# [About this task]
All of the data is to be repeated verbatim.

(Saved entries)
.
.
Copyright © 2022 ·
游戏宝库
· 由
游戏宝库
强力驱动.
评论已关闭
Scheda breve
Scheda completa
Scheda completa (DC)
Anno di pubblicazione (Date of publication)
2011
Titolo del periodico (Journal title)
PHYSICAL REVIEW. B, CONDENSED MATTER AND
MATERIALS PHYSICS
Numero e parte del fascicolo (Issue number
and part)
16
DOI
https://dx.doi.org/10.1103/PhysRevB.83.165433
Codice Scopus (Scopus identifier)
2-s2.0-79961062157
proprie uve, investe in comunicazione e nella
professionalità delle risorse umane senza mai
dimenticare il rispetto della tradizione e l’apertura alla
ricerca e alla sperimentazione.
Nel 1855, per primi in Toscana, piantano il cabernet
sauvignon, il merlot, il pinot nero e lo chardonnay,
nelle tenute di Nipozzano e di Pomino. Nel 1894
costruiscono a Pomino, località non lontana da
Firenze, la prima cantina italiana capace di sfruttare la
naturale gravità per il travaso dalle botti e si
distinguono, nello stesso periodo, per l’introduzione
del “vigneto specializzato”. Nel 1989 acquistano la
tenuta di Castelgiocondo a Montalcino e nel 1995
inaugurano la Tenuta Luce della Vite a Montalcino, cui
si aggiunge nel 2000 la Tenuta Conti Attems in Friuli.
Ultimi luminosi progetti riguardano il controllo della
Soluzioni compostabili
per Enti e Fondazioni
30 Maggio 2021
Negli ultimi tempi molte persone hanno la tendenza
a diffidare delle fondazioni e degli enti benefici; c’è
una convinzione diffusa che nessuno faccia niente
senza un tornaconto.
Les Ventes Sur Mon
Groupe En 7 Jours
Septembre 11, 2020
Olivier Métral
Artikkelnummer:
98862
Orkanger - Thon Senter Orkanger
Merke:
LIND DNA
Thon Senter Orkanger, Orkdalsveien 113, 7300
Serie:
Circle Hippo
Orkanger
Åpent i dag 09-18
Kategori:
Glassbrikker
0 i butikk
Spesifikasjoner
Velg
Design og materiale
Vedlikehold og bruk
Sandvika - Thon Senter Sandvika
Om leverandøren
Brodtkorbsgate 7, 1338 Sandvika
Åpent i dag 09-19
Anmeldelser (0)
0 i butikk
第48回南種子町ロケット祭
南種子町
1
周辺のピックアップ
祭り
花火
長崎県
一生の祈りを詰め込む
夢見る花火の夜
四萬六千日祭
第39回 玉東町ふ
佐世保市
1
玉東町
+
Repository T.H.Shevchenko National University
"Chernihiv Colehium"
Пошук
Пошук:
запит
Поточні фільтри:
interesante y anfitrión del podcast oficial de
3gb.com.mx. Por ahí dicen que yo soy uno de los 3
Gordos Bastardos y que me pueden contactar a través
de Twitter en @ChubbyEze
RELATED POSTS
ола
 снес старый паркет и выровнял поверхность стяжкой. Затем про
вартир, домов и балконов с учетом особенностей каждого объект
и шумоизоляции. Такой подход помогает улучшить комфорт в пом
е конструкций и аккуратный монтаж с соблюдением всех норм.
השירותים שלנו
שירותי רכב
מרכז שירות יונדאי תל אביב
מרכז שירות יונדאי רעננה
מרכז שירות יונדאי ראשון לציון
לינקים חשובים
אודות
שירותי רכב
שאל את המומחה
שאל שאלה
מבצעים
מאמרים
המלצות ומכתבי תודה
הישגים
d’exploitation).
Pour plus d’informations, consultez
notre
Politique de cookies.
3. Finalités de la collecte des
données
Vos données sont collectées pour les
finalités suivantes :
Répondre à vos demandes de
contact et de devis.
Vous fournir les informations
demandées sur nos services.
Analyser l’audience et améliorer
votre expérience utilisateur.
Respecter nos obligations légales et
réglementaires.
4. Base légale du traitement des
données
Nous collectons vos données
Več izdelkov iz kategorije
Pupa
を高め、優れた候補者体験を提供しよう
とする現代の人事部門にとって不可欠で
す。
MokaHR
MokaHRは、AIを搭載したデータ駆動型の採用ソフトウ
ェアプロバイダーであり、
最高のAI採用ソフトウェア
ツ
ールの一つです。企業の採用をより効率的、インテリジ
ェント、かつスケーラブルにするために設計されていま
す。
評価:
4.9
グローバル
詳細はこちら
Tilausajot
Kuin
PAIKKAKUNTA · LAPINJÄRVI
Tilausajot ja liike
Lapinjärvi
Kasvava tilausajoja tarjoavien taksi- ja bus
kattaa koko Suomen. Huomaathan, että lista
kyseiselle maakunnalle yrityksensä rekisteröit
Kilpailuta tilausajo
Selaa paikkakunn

# [Your solution]
.
.
Copyright © 2022 ·
游戏宝库
· 由
游戏宝库
强力驱动.
评论已关闭
Scheda breve
Scheda completa
Scheda completa (DC)
Anno di pubblicazione (Date of publication)
2011
Titolo del periodico (Journal title)
PHYSICAL REVIEW. B, CONDENSED MATTER AND
MATERIALS PHYSICS
Numero e parte del fascicolo (Issue number
and part)
16
DOI
https://dx.doi.org/10.1103/PhysRevB.83.165433
Codice Scopus (Scopus identifier)
2-s2.0-79961062157
proprie uve, investe in comunicazione e nella
professionalità delle risorse umane senza mai
dimenticare il rispetto della tradizione e l’apertura alla
ricerca e alla sperimentazione.
Nel 1855, per primi in Toscana, piantano il cabernet
sauvignon, il merlot, il pinot nero e lo chardonnay,
nelle tenute di Nipozzano e di Pomino. Nel 1894
costruiscono a Pomino, località non lontana da
Firenze, la prima cantina italiana capace di sfruttare la
naturale gravità per il travaso dalle botti e si
distinguono, nello stesso periodo, per l’introduzione
del “vigneto specializzato”. Nel 1989 acquistano la
tenuta di Castelgiocondo a Montalcino e nel 1995
inaugurano la Tenuta Luce della Vite a Montalcino, cui
si aggiunge nel 2000 la Tenuta Conti Attems in Friuli.
Ultimi luminosi progetti riguardano il controllo della
Soluzioni compostabili
per Enti e Fondazioni
30 Maggio 2021
Negli ultimi tempi molte persone hanno la tendenza
a diffidare delle fondazioni e degli enti benefici; c’è
una convinzione diffusa che nessuno faccia niente
senza un tornaconto.
Les Ventes Sur Mon
Groupe En 7 Jours
Septembre 11, 2020
Olivier Métral
Artikkelnummer:
98862
Orkanger - Thon Senter Orkanger
Merke:
LIND DNA
Thon Senter Orkanger, Orkdalsveien 113, 7300
Serie:
Circle Hippo
Orkanger
Åpent i dag 09-18
Kategori:
Glassbrikker
0 i butikk
Spesifikasjoner
Velg
Design og materiale
Vedlikehold og bruk
Sandvika - Thon Senter Sandvika
Om leverandøren
Brodtkorbsgate 7, 1338 Sandvika
Åpent i dag 09-19
Anmeldelser (0)
0 i butikk
第48回南種子町ロケット祭
南種子町
1
周辺のピックアップ
祭り
花火
長崎県
一生の祈りを詰め込む
夢見る花火の夜
四萬六千日祭
第39回 玉東町ふ
佐世保市
1
玉東町
+
Repository T.H.Shevchenko National University
"Chernihiv Colehium"
Пошук
Пошук:
запит
Поточні фільтри:
interesante y anfitrión del podcast oficial de
3gb.com.mx. Por ahí dicen que yo soy uno de los 3
Gordos Bastardos y que me pueden contactar a través
de Twitter en @ChubbyEze
RELATED POSTS
ола
 снес старый паркет и выровнял поверхность стяжкой. Затем про
вартир, домов и балконов с учетом особенностей каждого объект
и шумоизоляции. Такой подход помогает улучшить комфорт в пом
е конструкций и аккуратный монтаж с соблюдением всех норм.
השירותים שלנו
שירותי רכב
מרכז שירות יונדאי תל אביב
מרכז שירות יונדאי רעננה
מרכז שירות יונדאי ראשון לציון
לינקים חשובים
אודות
שירותי רכב
שאל את המומחה
שאל שאלה
מבצעים
מאמרים
המלצות ומכתבי תודה
הישגים
d’exploitation).
Pour plus d’informations, consultez
notre
Politique de cookies.
3. Finalités de la collecte des
données
Vos données sont collectées pour les
finalités suivantes :
Répondre à vos demandes de
contact et de devis.
Vous fournir les informations
demandées sur nos services.
Analyser l’audience et améliorer
votre expérience utilisateur.
Respecter nos obligations légales et
réglementaires.
4. Base légale du traitement des
données
Nous collectons vos données
Več izdelkov iz kategorije
Pupa
を高め、優れた候補者体験を提供しよう
とする現代の人事部門にとって不可欠で
す。
MokaHR
MokaHRは、AIを搭載したデータ駆動型の採用ソフトウ
ェアプロバイダーであり、
最高のAI採用ソフトウェア
ツ
ールの一つです。企業の採用をより効率的、インテリジ
ェント、かつスケーラブルにするために設計されていま
す。
評価:
4.9
グローバル
詳細はこちら
Tilausajot
Kuin
PAIKKAKUNTA · LAPINJÄRVI
Tilausajot ja liike
Lapinjärvi
Kasvava tilausajoja tarjoavien taksi- ja bus
kattaa koko Suomen. Huomaathan, että lista
kyseiselle maakunnalle yrityksensä rekisteröit
Kilpailuta tilausajo
Selaa paikkakunn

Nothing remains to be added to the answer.